## [Records supplied]
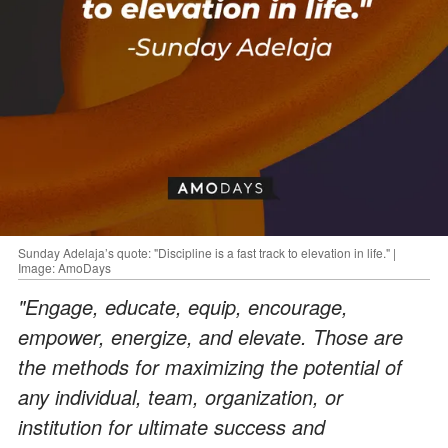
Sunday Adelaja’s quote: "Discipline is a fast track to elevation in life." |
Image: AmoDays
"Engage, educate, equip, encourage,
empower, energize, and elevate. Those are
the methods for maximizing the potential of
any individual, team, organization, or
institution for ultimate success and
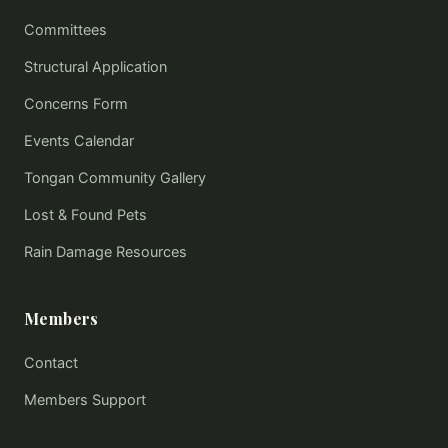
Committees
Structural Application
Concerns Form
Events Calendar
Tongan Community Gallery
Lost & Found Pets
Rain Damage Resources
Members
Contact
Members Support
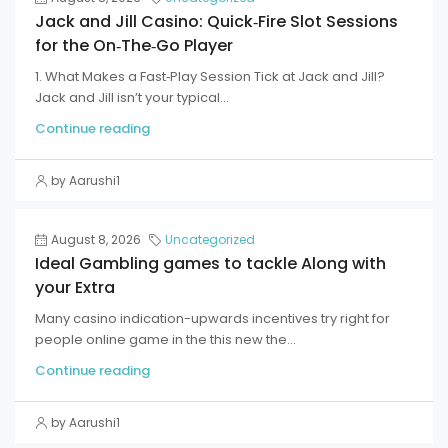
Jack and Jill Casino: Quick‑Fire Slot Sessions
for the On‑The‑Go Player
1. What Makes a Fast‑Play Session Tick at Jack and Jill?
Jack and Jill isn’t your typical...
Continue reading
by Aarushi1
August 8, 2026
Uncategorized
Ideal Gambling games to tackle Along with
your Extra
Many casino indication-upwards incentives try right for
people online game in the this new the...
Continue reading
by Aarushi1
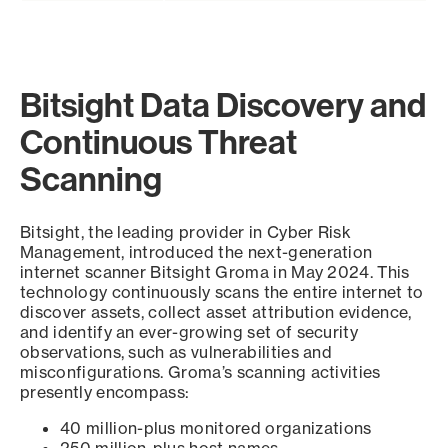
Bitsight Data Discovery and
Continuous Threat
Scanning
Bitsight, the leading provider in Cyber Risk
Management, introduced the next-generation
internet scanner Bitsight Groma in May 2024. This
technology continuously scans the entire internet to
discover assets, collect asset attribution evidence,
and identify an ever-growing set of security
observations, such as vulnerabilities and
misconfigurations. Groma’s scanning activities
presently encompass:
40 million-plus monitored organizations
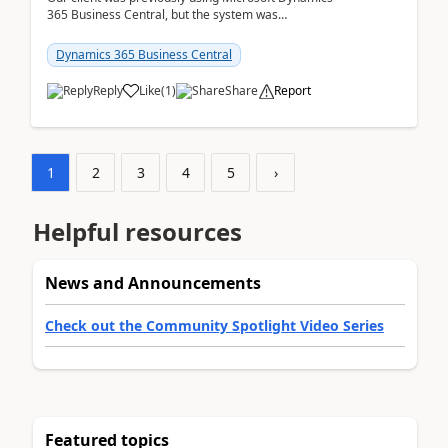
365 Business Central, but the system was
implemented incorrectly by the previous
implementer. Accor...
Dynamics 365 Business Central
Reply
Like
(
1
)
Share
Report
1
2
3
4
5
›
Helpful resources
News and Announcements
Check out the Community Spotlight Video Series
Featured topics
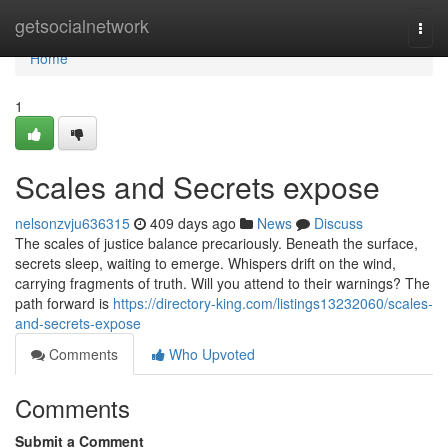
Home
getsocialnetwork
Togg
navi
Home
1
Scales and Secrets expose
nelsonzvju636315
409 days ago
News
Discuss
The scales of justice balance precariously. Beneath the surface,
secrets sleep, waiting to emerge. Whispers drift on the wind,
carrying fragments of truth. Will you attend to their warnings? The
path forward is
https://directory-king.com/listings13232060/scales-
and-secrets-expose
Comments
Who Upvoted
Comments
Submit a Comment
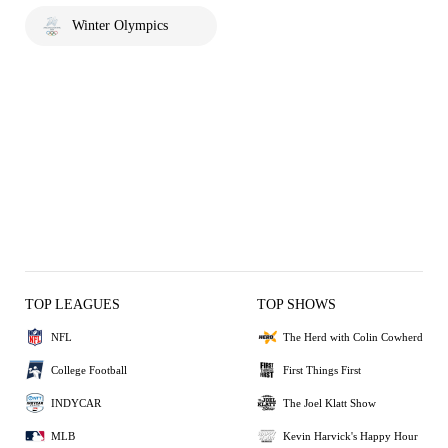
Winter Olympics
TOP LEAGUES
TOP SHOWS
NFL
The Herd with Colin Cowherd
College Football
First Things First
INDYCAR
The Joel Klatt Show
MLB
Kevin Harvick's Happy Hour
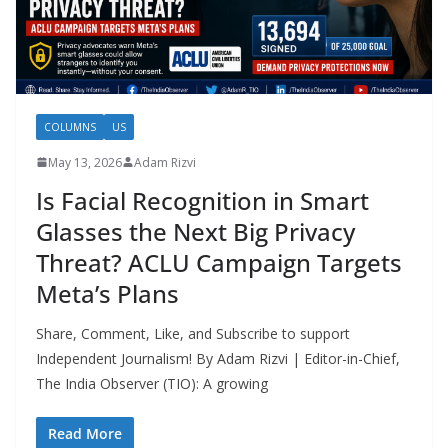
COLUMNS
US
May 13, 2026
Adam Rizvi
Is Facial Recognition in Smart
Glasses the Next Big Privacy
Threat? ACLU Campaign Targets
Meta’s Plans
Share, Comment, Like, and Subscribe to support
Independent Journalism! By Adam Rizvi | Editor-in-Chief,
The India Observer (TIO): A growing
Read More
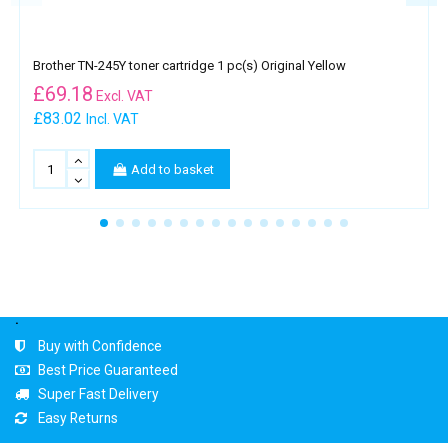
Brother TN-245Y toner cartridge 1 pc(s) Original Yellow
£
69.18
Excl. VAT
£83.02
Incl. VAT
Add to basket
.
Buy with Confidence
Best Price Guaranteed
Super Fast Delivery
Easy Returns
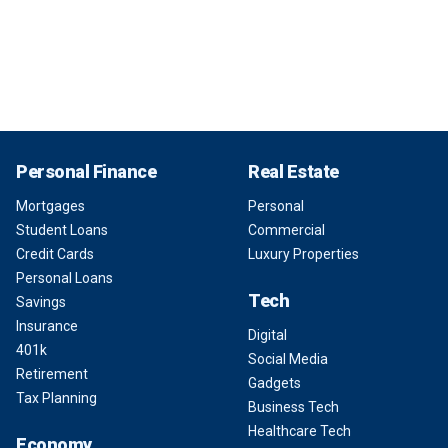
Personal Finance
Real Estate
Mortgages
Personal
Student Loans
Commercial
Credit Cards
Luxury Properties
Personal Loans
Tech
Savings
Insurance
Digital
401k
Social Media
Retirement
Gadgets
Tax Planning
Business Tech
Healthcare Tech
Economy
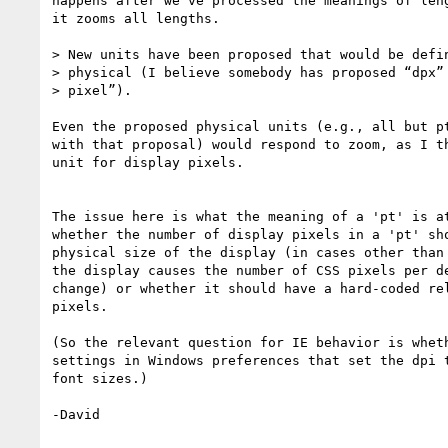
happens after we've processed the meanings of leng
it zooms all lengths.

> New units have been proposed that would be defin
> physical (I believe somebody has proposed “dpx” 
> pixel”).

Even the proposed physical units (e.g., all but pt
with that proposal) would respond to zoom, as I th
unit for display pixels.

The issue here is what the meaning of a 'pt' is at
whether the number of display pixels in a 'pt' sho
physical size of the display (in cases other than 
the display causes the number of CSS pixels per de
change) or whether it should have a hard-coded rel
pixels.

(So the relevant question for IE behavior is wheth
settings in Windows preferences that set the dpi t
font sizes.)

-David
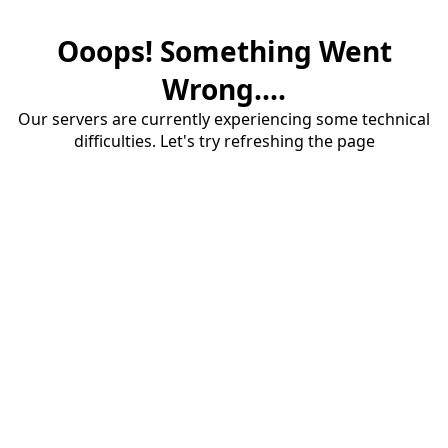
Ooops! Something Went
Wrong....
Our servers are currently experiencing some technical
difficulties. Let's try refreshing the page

...

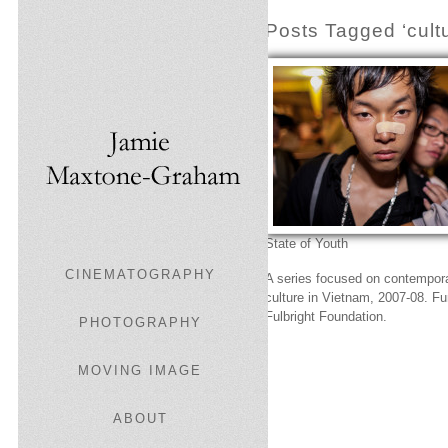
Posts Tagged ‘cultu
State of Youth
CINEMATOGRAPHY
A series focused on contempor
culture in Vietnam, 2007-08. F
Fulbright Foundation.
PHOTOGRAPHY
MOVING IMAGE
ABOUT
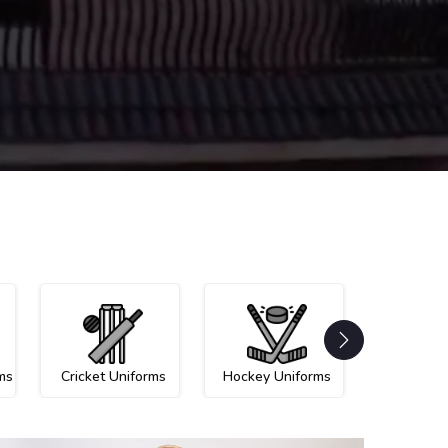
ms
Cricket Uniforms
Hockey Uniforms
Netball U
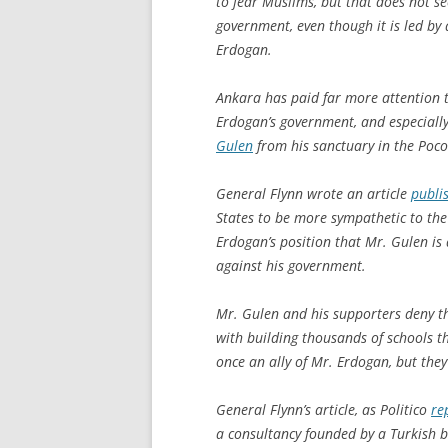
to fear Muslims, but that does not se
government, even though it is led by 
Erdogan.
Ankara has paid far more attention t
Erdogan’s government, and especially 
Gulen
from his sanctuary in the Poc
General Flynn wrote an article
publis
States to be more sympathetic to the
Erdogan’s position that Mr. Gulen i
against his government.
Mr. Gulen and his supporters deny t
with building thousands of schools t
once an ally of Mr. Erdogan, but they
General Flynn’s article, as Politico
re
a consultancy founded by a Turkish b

## [Work item]
Above are the records; copy from them only the lines starting at the one containing "Who Upvoted" and ending at the one containing "Is Facial Recognition in Smart", exactly and without pictures.

## [Your response]
Who Upvoted
Comments
Submit a Comment
Winter Olympics
TOP LEAGUES
TOP SHOWS
NFL
The Herd with Colin Cowherd
College Football
First Things First
INDYCAR
The Joel Klatt Show
MLB
Kevin Harvick's Happy Hour
COLUMNS
US
May 13, 2026
Adam Rizvi
Is Facial Recognition in Smart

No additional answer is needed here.